Stored data:
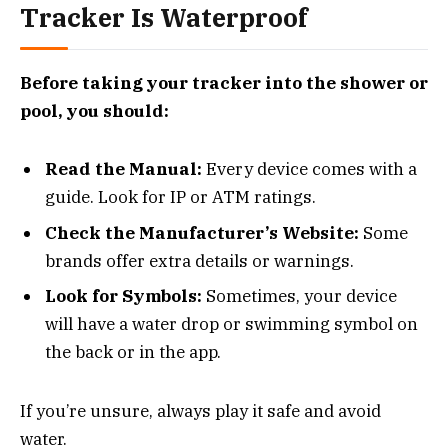
Tracker Is Waterproof
Before taking your tracker into the shower or
pool, you should:
Read the Manual:
Every device comes with a
guide. Look for IP or ATM ratings.
Check the Manufacturer’s Website:
Some
brands offer extra details or warnings.
Look for Symbols:
Sometimes, your device
will have a water drop or swimming symbol on
the back or in the app.
If you’re unsure, always play it safe and avoid
water.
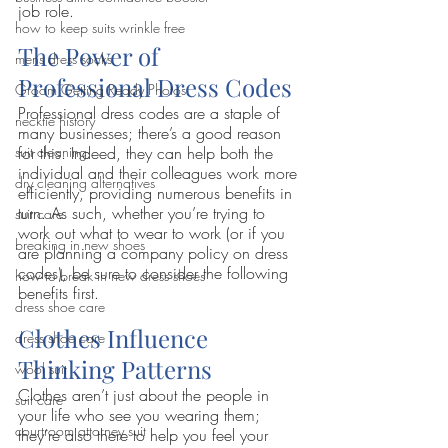
job role.
how to keep suits wrinkle free
The Power of 
mens dress socks
Professional Dress Codes 
Groom Getting Ready Photos
Professional dress codes are a staple of 
necktie history
many businesses; there’s a good reason 
for this. Indeed, they can help both the 
suit cleaning
individual and their colleagues work more 
dry cleaning alternatives
efficiently, providing numerous benefits in 
turn. As such, whether you’re trying to 
suit care
work out what to wear to work (or if you 
breaking in new shoes
are planning a company policy on dress 
codes), be sure to consider the following 
how to break in new dress shoes
benefits first.
dress shoe care
Clothes Influence 
dress shoe care
Thinking Patterns
wool suit
Clothes aren’t just about the people in 
suit care
your life who see you wearing them; 
courtroom attorney suit
they’re also there to help you feel your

[Exercise] Omit every picture while printing the data word for word.

[Response box]
Tracker Is Waterproof
Before taking your tracker into the shower or
pool, you should:
Read the Manual:
Every device comes with a
guide. Look for IP or ATM ratings.
Check the Manufacturer’s Website:
Some
brands offer extra details or warnings.
Look for Symbols:
Sometimes, your device
will have a water drop or swimming symbol on
the back or in the app.
If you’re unsure, always play it safe and avoid
water.
job role.
how to keep suits wrinkle free
The Power of 
mens dress socks
Professional Dress Codes 
Groom Getting Ready Photos
Professional dress codes are a staple of 
necktie history
many businesses; there’s a good reason 
for this. Indeed, they can help both the 
suit cleaning
individual and their colleagues work more 
dry cleaning alternatives
efficiently, providing numerous benefits in 
turn. As such, whether you’re trying to 
suit care
work out what to wear to work (or if you 
breaking in new shoes
are planning a company policy on dress 
codes), be sure to consider the following 
how to break in new dress shoes
benefits first.
dress shoe care
Clothes Influence 
dress shoe care
Thinking Patterns
wool suit
Clothes aren’t just about the people in 
suit care
your life who see you wearing them; 
courtroom attorney suit
they’re also there to help you feel your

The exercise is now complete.